• **Exercise objective**:
Find "Unlimited acc" in the data, then restate the line it sits in and every later line word for word, ending with the last line.

---------- Exercise input

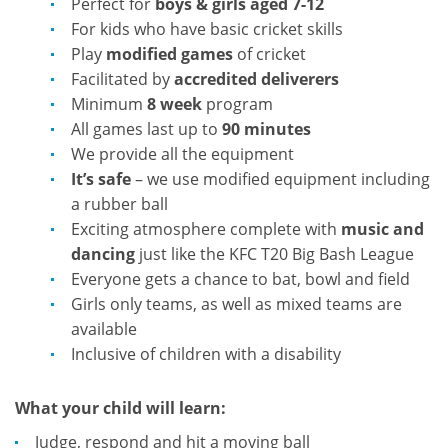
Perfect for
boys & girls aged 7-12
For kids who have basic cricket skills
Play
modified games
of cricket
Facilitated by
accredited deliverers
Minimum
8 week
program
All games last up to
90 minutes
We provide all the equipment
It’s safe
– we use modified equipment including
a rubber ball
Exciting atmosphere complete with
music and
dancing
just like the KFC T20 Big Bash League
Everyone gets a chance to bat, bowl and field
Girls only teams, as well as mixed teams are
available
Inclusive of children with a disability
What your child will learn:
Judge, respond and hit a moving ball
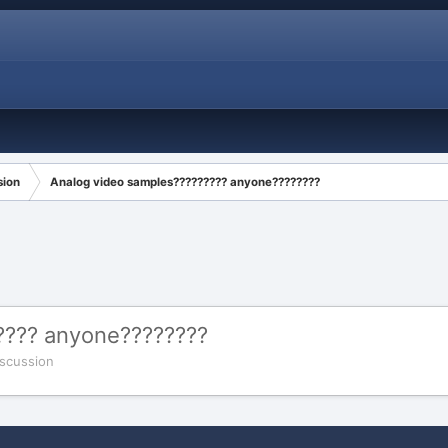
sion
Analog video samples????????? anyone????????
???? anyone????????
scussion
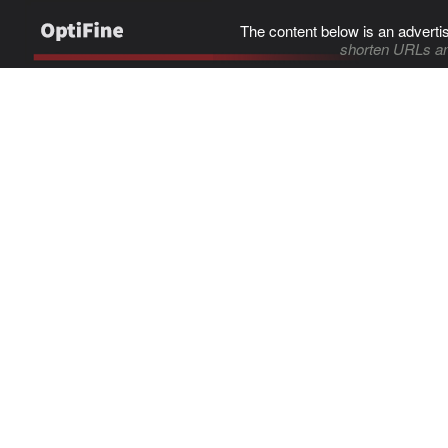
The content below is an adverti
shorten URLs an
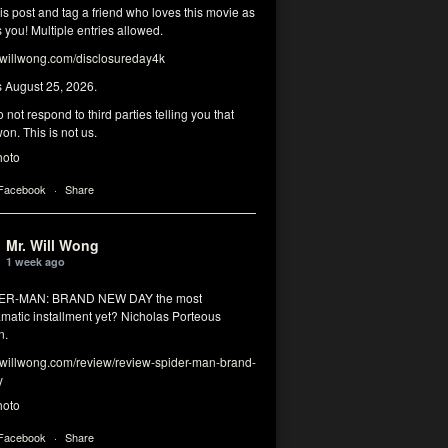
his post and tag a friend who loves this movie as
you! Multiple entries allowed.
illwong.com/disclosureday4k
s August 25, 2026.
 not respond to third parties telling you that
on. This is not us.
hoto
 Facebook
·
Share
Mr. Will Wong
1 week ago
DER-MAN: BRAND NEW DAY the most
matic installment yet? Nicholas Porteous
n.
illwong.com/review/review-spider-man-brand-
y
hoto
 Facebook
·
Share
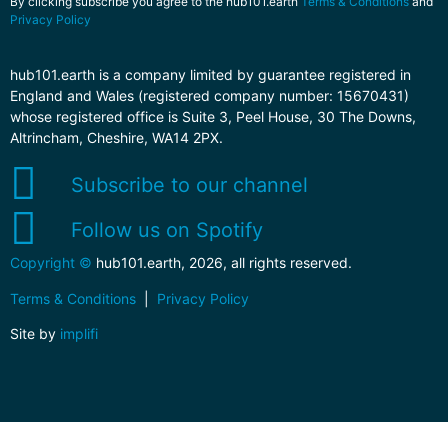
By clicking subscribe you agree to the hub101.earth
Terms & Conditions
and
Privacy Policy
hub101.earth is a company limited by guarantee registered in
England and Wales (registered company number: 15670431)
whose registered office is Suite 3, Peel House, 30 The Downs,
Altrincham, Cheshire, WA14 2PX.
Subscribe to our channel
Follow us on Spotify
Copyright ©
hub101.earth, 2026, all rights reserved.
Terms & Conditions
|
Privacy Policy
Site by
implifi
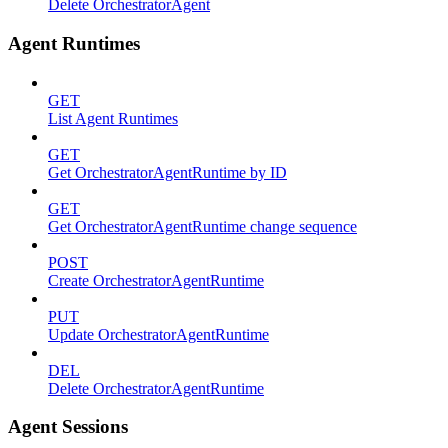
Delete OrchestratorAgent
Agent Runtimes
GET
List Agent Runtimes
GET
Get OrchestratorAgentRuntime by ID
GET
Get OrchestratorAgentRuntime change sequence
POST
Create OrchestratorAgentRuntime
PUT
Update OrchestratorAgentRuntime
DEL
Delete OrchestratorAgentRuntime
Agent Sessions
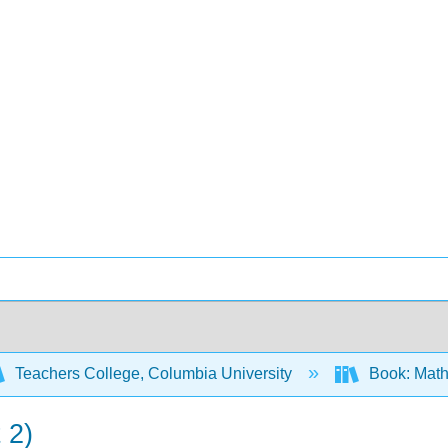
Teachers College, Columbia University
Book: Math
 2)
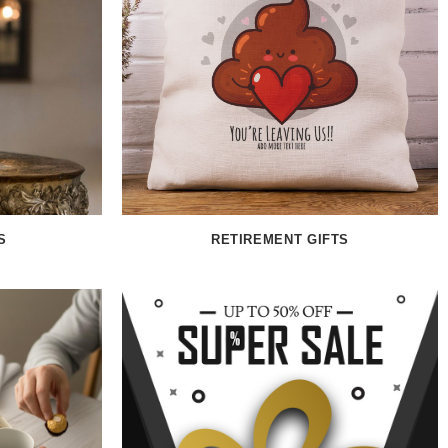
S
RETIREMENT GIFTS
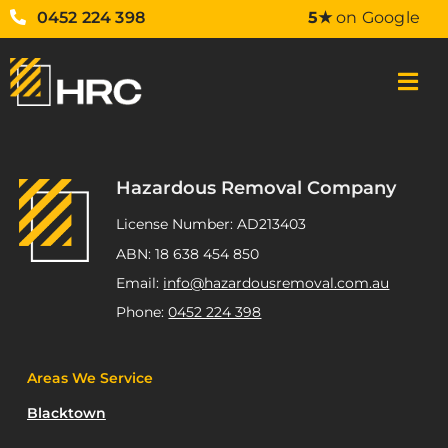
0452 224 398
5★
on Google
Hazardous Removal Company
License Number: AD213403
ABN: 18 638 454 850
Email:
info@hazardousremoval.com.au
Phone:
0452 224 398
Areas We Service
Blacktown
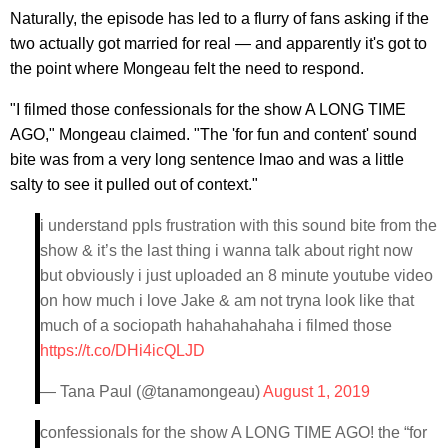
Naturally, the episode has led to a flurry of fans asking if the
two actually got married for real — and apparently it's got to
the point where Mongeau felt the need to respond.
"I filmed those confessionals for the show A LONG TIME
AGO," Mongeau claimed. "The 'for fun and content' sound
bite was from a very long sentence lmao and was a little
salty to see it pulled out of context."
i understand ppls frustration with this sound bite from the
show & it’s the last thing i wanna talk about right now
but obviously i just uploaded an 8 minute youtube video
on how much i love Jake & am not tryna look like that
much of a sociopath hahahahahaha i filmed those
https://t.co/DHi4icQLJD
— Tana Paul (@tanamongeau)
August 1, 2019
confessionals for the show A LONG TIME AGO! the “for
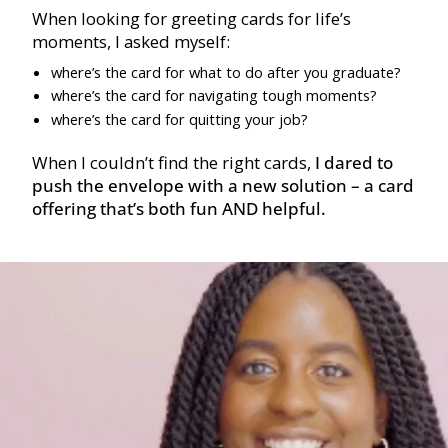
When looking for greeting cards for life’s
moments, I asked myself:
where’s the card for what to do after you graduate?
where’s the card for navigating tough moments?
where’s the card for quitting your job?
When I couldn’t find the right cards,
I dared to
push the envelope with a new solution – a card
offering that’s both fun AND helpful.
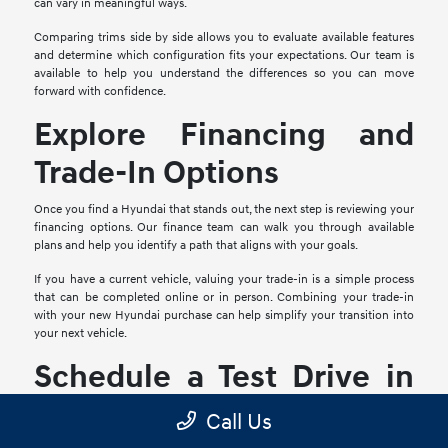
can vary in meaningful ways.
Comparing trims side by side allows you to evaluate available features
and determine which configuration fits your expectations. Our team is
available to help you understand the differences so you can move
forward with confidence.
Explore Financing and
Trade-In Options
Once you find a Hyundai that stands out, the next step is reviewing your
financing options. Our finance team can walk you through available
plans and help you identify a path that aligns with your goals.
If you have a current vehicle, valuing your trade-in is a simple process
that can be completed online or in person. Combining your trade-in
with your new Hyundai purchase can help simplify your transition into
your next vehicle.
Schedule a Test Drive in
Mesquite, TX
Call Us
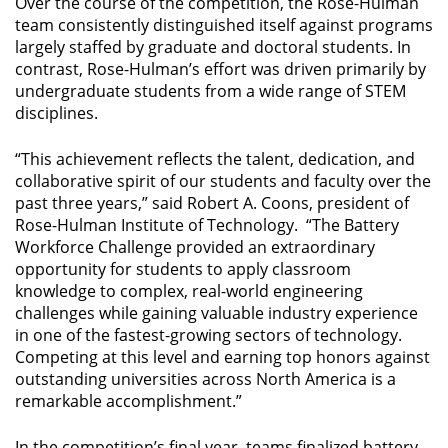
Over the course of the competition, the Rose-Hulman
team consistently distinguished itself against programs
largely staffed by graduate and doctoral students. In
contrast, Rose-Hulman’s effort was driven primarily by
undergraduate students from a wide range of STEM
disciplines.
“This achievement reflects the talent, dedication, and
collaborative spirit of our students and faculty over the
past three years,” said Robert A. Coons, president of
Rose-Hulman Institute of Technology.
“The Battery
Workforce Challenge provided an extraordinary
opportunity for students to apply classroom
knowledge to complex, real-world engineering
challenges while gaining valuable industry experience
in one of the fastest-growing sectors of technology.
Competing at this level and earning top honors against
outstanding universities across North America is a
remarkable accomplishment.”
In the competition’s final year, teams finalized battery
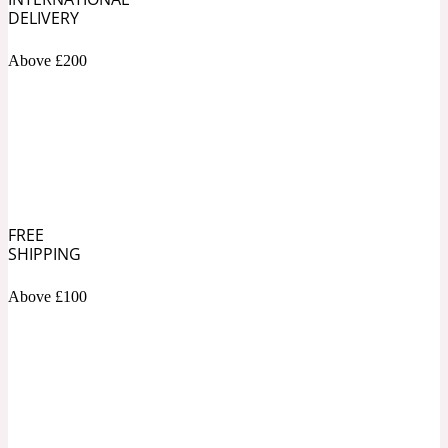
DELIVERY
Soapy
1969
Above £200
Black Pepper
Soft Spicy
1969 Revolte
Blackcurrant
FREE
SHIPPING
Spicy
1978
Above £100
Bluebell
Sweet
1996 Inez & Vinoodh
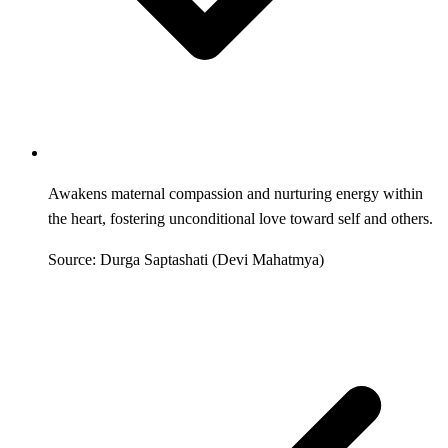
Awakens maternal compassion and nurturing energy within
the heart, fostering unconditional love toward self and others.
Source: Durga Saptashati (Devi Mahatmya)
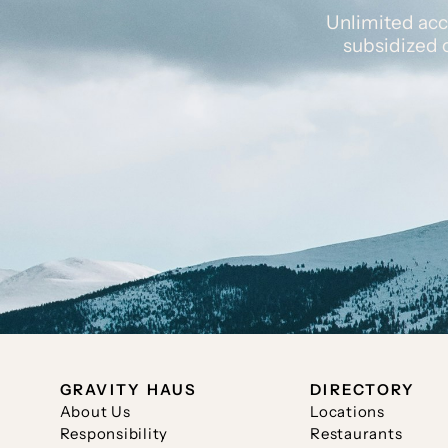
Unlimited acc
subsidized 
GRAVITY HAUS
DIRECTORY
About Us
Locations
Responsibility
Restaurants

--------------------

• **Problem solution**:
Unlimited acc
subsidized 
GRAVITY HAUS
DIRECTORY
About Us
Locations
Responsibility
Restaurants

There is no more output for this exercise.